[YOUR GOAL]
Repeat the entries without change, omitting the pictures.

### SUPPLIED MATERIAL

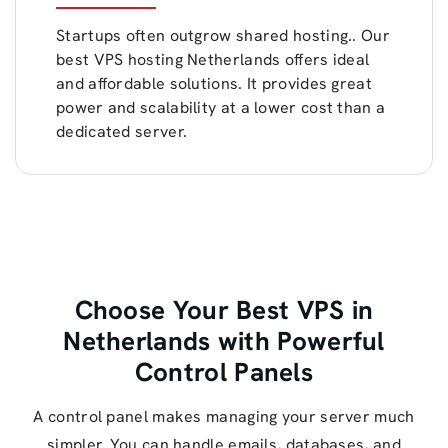
Startups often outgrow shared hosting.. Our
best VPS hosting Netherlands offers ideal
and affordable solutions. It provides great
power and scalability at a lower cost than a
dedicated server.
Choose Your Best VPS in
Netherlands with Powerful
Control Panels
A control panel makes managing your server much
simpler. You can handle emails, databases, and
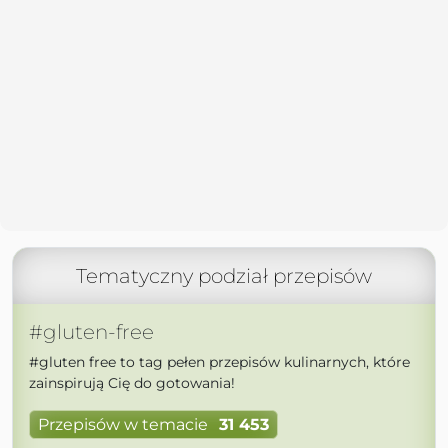
Tematyczny podział przepisów
#gluten-free
#gluten free to tag pełen przepisów kulinarnych, które
zainspirują Cię do gotowania!
Przepisów w temacie
31 453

######

[SOLUTION TO THIS EXERCISE]
Startups often outgrow shared hosting.. Our
best VPS hosting Netherlands offers ideal
and affordable solutions. It provides great
power and scalability at a lower cost than a
dedicated server.
Choose Your Best VPS in
Netherlands with Powerful
Control Panels
A control panel makes managing your server much
simpler. You can handle emails, databases, and
Tematyczny podział przepisów
#gluten-free
#gluten free to tag pełen przepisów kulinarnych, które
zainspirują Cię do gotowania!
Przepisów w temacie
31 453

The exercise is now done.